## TASK PROMPT
Give back, word for word, only the lines from the opening of the records through the one with "3. PFLICHTEN DES NUTZERS". Pictures stay out.

## DATASET CONTENT

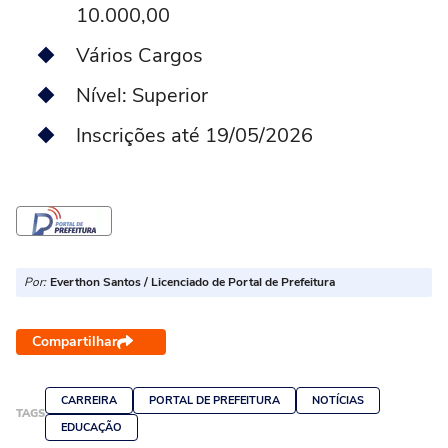
10.000,00
Vários Cargos
Nível: Superior
Inscrições até 19/05/2026
Por:
Everthon Santos / Licenciado de Portal de Prefeitura
Compartilhar
CARREIRA
PORTAL DE PREFEITURA
NOTÍCIAS
TAGS
EDUCAÇÃO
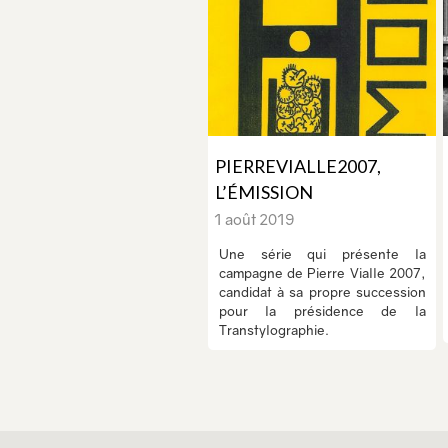
PIERREVIALLE2007,
L’ÉMISSION
1 août 2019
Une série qui présente la
campagne de Pierre Vialle 2007,
candidat à sa propre succession
pour la présidence de la
Transtylographie.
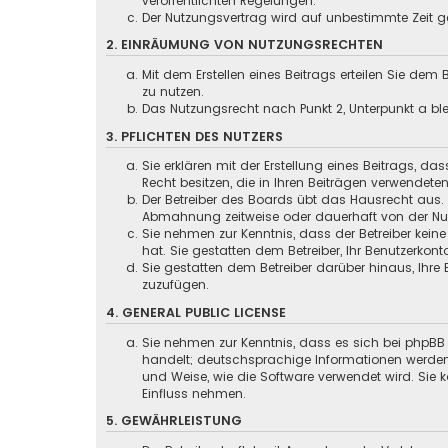
veröffentlichten Regelungen.
Der Nutzungsvertrag wird auf unbestimmte Zeit ge
2. EINRÄUMUNG VON NUTZUNGSRECHTEN
Mit dem Erstellen eines Beitrags erteilen Sie dem
zu nutzen.
Das Nutzungsrecht nach Punkt 2, Unterpunkt a b
3. PFLICHTEN DES NUTZERS
Sie erklären mit der Erstellung eines Beitrags, da
Recht besitzen, die in Ihren Beiträgen verwendete
Der Betreiber des Boards übt das Hausrecht aus.
Abmahnung zeitweise oder dauerhaft von der Nut
Sie nehmen zur Kenntnis, dass der Betreiber keine
hat. Sie gestatten dem Betreiber, Ihr Benutzerkont
Sie gestatten dem Betreiber darüber hinaus, Ihre
zuzufügen.
4. GENERAL PUBLIC LICENSE
Sie nehmen zur Kenntnis, dass es sich bei phpBB 
handelt; deutschsprachige Informationen werden
und Weise, wie die Software verwendet wird. Sie
Einfluss nehmen.
5. GEWÄHRLEISTUNG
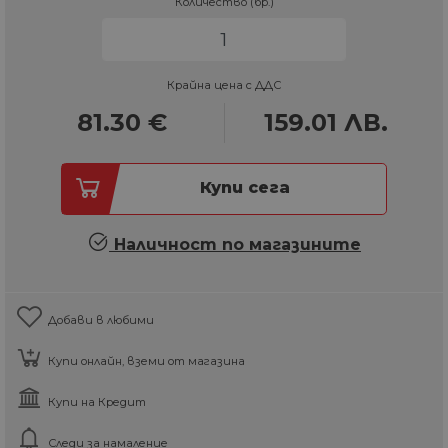
Количество (бр.)
Крайна цена с ДДС
81.30
€
159.01
ЛВ.
Купи сега
Наличност по магазините
Добави в любими
Купи онлайн, вземи от магазина
Купи на Кредит
Следи за намаление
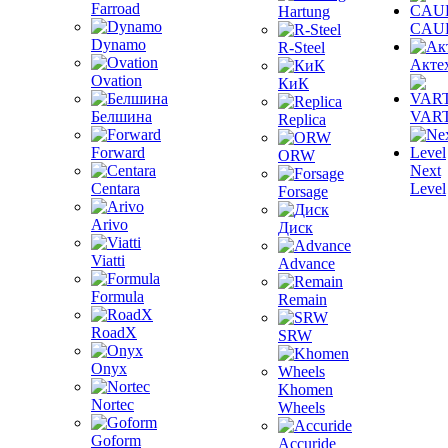
Farroad
Hartung
CAU
Dynamo
R-Steel
Акте
Ovation
КиК
Белшина
VAR
Replica
Forward
ORW
Next
Centara
Level
Forsage
Arivo
Диск
Viatti
Advance
Formula
Remain
RoadX
SRW
Onyx
Khomen
Nortec
Wheels
Goform
Accuride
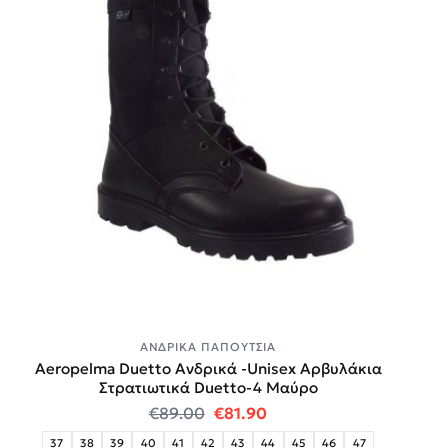
ΑΝΔΡΙΚΆ ΠΑΠΟΎΤΣΙΑ
Aeropelma Duetto Ανδρικά -Unisex Αρβυλάκια
Στρατιωτικά Duetto-4 Μαύρο
Original price was: €89.00.
Η τρέχουσα τιμή είναι:
€
89.00
€
81.90
37
38
39
40
41
42
43
44
45
46
47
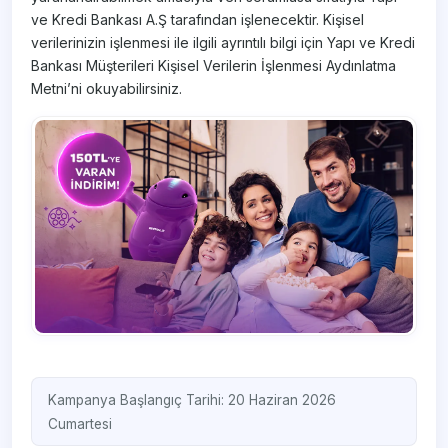
ve Kredi Bankası A.Ş tarafından işlenecektir. Kişisel
verilerinizin işlenmesi ile ilgili ayrıntılı bilgi için Yapı ve Kredi
Bankası Müşterileri Kişisel Verilerin İşlenmesi Aydınlatma
Metni’ni okuyabilirsiniz.
Kampanya Başlangıç Tarihi: 20 Haziran 2026
Cumartesi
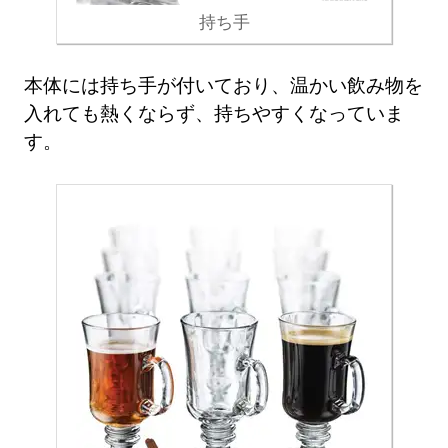
持ち手
本体には持ち手が付いており、温かい飲み物を
入れても熱くならず、持ちやすくなっていま
す。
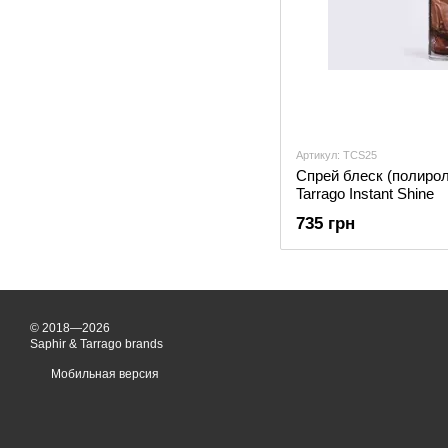
Артикул: TCS25
Спрей блеск (полирол
Tarrago Instant Shine
735 грн
© 2018—2026
Saphir & Tarrago brands
Мобильная версия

## SOLUTION TO THE PROBLEM
10.000,00
Vários Cargos
Nível: Superior
Inscrições até 19/05/2026
Por:
Everthon Santos / Licenciado de Portal de Prefeitura
Compartilhar
CARREIRA
PORTAL DE PREFEITURA
NOTÍCIAS
TAGS
EDUCAÇÃO
PIERREVIALLE2007,
L’ÉMISSION
1 août 2019
Une série qui présente la
campagne de Pierre Vialle 2007,
candidat à sa propre succession
pour la présidence de la
Transtylographie.
veröffentlichten Regelungen.
Der Nutzungsvertrag wird auf unbestimmte Zeit ge
2. EINRÄUMUNG VON NUTZUNGSRECHTEN
Mit dem Erstellen eines Beitrags erteilen Sie dem
zu nutzen.
Das Nutzungsrecht nach Punkt 2, Unterpunkt a b
3. PFLICHTEN DES NUTZERS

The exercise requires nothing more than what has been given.